A month has gone by since the last earnings report for Boston Scientific (BSX). Shares have added about 4.7% in that time frame, underperforming the S&P 500.
Will the recent positive trend continue leading up to its next earnings release, or is Boston Scientific due for a pullback? Before we dive into how investors and analysts have reacted as of late, let's take a quick look at the most recent earnings report in order to get a better handle on the important catalysts.
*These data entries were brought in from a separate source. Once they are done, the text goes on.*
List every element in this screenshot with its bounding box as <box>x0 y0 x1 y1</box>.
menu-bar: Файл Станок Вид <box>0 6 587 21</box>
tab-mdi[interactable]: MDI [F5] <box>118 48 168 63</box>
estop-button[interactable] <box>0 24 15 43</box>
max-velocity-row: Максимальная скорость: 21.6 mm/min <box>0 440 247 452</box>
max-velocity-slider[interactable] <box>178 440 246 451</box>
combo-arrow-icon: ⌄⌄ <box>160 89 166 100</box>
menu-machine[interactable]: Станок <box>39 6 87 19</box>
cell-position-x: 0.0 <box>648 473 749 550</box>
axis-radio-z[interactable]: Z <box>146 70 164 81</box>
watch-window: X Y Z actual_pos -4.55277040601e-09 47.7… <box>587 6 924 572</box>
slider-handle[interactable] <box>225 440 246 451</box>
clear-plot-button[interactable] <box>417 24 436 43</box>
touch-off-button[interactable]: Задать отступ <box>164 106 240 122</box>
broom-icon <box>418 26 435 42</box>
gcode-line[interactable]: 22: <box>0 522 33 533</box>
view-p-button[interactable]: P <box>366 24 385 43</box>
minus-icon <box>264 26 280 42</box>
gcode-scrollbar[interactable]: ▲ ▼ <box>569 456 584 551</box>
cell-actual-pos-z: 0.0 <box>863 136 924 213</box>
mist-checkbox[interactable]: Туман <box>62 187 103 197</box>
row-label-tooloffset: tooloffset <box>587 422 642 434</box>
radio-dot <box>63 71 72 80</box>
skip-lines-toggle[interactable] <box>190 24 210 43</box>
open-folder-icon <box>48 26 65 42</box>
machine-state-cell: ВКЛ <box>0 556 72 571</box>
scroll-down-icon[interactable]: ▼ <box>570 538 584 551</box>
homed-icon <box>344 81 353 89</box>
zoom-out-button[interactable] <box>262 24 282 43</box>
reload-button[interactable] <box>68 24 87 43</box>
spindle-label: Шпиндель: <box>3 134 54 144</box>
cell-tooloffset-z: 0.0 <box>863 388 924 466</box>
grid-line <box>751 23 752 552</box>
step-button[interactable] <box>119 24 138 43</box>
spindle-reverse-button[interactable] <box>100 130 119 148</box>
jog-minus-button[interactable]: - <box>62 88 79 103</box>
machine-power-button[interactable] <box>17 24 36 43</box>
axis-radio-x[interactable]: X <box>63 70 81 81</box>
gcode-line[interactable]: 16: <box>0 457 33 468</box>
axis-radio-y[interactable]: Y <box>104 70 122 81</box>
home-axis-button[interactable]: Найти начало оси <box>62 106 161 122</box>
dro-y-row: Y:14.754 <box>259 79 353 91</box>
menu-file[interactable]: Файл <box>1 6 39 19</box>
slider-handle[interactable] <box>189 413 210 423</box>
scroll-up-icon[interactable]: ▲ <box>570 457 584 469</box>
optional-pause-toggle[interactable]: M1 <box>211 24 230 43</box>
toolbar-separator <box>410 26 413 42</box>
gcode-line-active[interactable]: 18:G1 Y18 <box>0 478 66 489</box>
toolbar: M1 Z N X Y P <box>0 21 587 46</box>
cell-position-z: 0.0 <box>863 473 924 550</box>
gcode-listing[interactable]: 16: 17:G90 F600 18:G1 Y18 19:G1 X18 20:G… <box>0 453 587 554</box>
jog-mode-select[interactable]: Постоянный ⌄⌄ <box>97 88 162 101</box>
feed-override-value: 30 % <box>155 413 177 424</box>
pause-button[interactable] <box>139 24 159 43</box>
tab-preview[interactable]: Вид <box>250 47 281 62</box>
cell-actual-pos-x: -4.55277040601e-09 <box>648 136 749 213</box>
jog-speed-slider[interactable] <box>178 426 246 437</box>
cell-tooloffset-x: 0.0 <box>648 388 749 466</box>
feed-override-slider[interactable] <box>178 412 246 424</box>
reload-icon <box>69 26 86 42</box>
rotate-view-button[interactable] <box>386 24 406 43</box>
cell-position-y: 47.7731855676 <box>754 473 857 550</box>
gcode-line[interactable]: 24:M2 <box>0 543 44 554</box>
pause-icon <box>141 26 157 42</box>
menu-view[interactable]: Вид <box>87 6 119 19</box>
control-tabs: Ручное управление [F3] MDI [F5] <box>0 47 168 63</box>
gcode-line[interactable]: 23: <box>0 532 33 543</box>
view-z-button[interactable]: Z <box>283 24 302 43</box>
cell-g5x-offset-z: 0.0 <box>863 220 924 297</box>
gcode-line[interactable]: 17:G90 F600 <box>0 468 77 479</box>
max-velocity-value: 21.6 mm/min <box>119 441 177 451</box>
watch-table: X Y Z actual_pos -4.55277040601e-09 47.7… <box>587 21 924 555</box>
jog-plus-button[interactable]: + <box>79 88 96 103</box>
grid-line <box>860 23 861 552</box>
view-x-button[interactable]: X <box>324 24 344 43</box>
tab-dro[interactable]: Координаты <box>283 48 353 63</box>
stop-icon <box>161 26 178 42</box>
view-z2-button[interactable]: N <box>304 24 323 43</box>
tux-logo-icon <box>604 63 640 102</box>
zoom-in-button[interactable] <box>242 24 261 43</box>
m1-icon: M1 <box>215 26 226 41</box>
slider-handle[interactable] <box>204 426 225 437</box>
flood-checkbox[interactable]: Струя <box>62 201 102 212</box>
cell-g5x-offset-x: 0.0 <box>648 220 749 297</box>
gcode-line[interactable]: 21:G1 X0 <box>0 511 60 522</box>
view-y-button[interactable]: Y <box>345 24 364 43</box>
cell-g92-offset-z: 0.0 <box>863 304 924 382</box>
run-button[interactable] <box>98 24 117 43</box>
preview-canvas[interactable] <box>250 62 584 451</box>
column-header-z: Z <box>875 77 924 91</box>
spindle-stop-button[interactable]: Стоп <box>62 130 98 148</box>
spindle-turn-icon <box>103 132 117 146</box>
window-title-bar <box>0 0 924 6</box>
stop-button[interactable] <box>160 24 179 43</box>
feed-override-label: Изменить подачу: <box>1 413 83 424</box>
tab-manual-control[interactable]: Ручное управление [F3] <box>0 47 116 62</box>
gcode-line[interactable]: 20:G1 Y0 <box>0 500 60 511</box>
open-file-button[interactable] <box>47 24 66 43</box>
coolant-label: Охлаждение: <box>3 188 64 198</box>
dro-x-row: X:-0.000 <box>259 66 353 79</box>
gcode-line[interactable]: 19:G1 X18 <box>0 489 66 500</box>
Boston Scientific Sees Sluggish Q2 Sales Across Core Segments
Boston Scientific Corporation posted adjusted earnings per share of 8 cents for the second quarter of 2020, down 79.5% from the year-ago figure. The reported figure came in contrast to the Zacks Consensus Estimate of a loss of 4 cents per share.
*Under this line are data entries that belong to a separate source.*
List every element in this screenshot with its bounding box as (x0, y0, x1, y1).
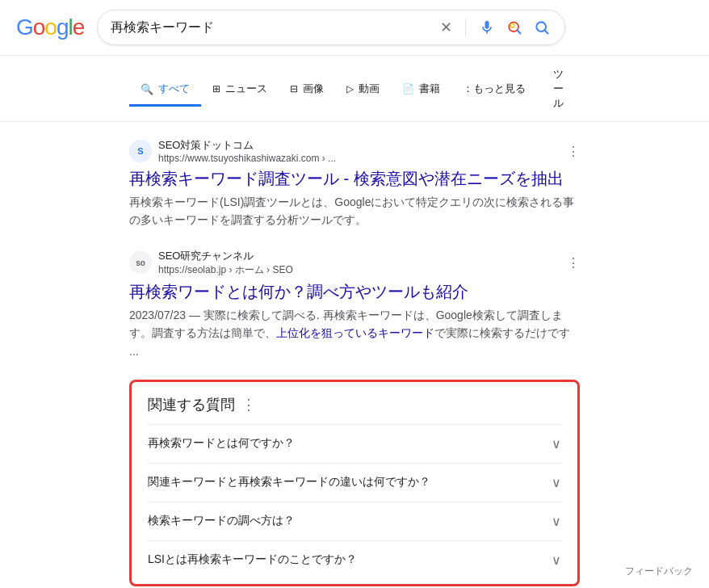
result-1-site-url: https://www.tsuyoshikashiwazaki.com › ..… (158, 153, 336, 164)
tab-video-label: 動画 (359, 82, 380, 96)
result-2-favicon: so (129, 251, 152, 274)
tab-more-label: ：もっと見る (463, 82, 526, 96)
mic-button[interactable] (477, 18, 497, 37)
faq-question-3: 検索キーワードの調べ方は？ (148, 514, 295, 528)
faq-item-4[interactable]: LSIとは再検索キーワードのことですか？ ∨ (148, 540, 561, 571)
search-icon (534, 19, 550, 36)
tab-all-icon: 🔍 (141, 83, 153, 95)
tab-all[interactable]: 🔍 すべて (129, 74, 201, 107)
chevron-down-icon-4: ∨ (552, 552, 561, 568)
result-2-source: so SEO研究チャンネル https://seolab.jp › ホーム › … (129, 249, 580, 277)
clear-button[interactable]: ✕ (438, 17, 454, 38)
result-2-site-name: SEO研究チャンネル (158, 249, 293, 263)
tab-books-label: 書籍 (419, 82, 440, 96)
faq-title: 関連する質問 (148, 395, 235, 414)
tab-news[interactable]: ⊞ ニュース (201, 74, 279, 107)
tab-news-label: ニュース (225, 82, 267, 96)
chevron-down-icon-2: ∨ (552, 475, 561, 490)
logo-o1: o (33, 15, 45, 40)
result-2-desc: 2023/07/23 — 実際に検索して調べる. 再検索キーワードは、Googl… (129, 306, 580, 360)
main-content: S SEO対策ドットコム https://www.tsuyoshikashiwa… (0, 122, 709, 588)
faq-question-4: LSIとは再検索キーワードのことですか？ (148, 552, 357, 567)
lens-icon (506, 19, 522, 36)
faq-item-3[interactable]: 検索キーワードの調べ方は？ ∨ (148, 502, 561, 540)
faq-box: 関連する質問 ⋮ 再検索ワードとは何ですか？ ∨ 関連キーワードと再検索キーワー… (129, 380, 580, 586)
faq-question-2: 関連キーワードと再検索キーワードの違いは何ですか？ (148, 475, 430, 489)
divider (465, 19, 466, 36)
result-1-desc: 再検索キーワード(LSI)調査ツールとは、Googleにおいて特定クエリの次に検… (129, 193, 580, 229)
faq-more-button[interactable]: ⋮ (241, 396, 256, 414)
mic-icon (479, 19, 495, 36)
result-2-date: 2023/07/23 (129, 309, 186, 321)
logo-g: G (16, 15, 33, 40)
result-1: S SEO対策ドットコム https://www.tsuyoshikashiwa… (129, 138, 580, 229)
search-icons: ✕ (438, 17, 552, 38)
nav-tabs: 🔍 すべて ⊞ ニュース ⊟ 画像 ▷ 動画 📄 書籍 ：もっと見る ツール (0, 56, 709, 122)
faq-item-2[interactable]: 関連キーワードと再検索キーワードの違いは何ですか？ ∨ (148, 463, 561, 502)
result-2-desc-text: — 実際に検索して調べる. 再検索キーワードは、Google検索して調査します。… (129, 309, 570, 358)
feedback-link[interactable]: フィードバック (625, 565, 693, 578)
result-2-site-info: SEO研究チャンネル https://seolab.jp › ホーム › SEO (158, 249, 293, 277)
result-1-title[interactable]: 再検索キーワード調査ツール - 検索意図や潜在ニーズを抽出 (129, 167, 580, 190)
logo-o2: o (44, 15, 57, 40)
faq-question-1: 再検索ワードとは何ですか？ (148, 436, 295, 451)
tab-video-icon: ▷ (346, 83, 354, 94)
tab-all-label: すべて (158, 82, 190, 96)
search-button[interactable] (532, 18, 552, 37)
tab-books-icon: 📄 (402, 83, 414, 94)
search-bar: 再検索キーワード ✕ (97, 10, 565, 45)
tab-images[interactable]: ⊟ 画像 (279, 74, 335, 107)
tools-button[interactable]: ツール (537, 59, 580, 121)
tab-books[interactable]: 📄 書籍 (391, 74, 451, 107)
tab-images-icon: ⊟ (290, 83, 298, 94)
tab-news-icon: ⊞ (212, 83, 220, 94)
result-1-site-info: SEO対策ドットコム https://www.tsuyoshikashiwaza… (158, 138, 336, 164)
svg-line-1 (518, 30, 521, 33)
result-1-more-button[interactable]: ⋮ (567, 144, 580, 159)
result-2-site-url: https://seolab.jp › ホーム › SEO (158, 263, 293, 277)
svg-point-2 (510, 23, 514, 27)
svg-line-4 (545, 31, 548, 34)
chevron-down-icon-3: ∨ (552, 514, 561, 529)
tab-images-label: 画像 (303, 82, 324, 96)
result-2: so SEO研究チャンネル https://seolab.jp › ホーム › … (129, 249, 580, 360)
result-2-link[interactable]: 上位化を狙っているキーワード (276, 326, 434, 339)
logo-e: e (73, 15, 85, 40)
tab-video[interactable]: ▷ 動画 (335, 74, 391, 107)
faq-item-1[interactable]: 再検索ワードとは何ですか？ ∨ (148, 424, 561, 463)
clear-icon: ✕ (440, 19, 452, 36)
faq-header: 関連する質問 ⋮ (148, 395, 561, 414)
logo-g2: g (57, 15, 69, 40)
header: G o o g l e 再検索キーワード ✕ (0, 0, 709, 56)
result-1-favicon: S (129, 140, 152, 162)
search-input[interactable]: 再検索キーワード (111, 20, 432, 35)
tab-more[interactable]: ：もっと見る (451, 74, 537, 107)
chevron-down-icon-1: ∨ (552, 436, 561, 452)
result-2-more-button[interactable]: ⋮ (567, 255, 580, 271)
lens-button[interactable] (505, 18, 524, 37)
google-logo: G o o g l e (16, 15, 84, 40)
result-1-site-name: SEO対策ドットコム (158, 138, 336, 153)
result-2-title[interactable]: 再検索ワードとは何か？調べ方やツールも紹介 (129, 280, 580, 303)
result-1-source: S SEO対策ドットコム https://www.tsuyoshikashiwa… (129, 138, 580, 164)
The reported quarter’s adjustments take into consideration certain amortization expense, Acquisition/divestitures-related net charges and impairment charges among others.
Reported loss in the second quarter was 11 cents per share against year-ago earnings per share of 11 cents.
The significant bottom-line decline indicates the severe impact of the COVID-19 outbreak on the company’s global sales during the quarter. We note that the coronavirus mayhem forced the corporate sector to halt production and supply globally.
Revenues in the second quarter plunged 23.9% year over year on a reported basis, down 23.1% on an operational basis (at constant exchange rate or CER). Revenues declined 28.7% on an organic basis (adjusted for foreign currency fluctuations and certain recent acquisitions and divestments) to $2.003 billion. The top line, however, beat the Zacks Consensus Estimate by 22.1%.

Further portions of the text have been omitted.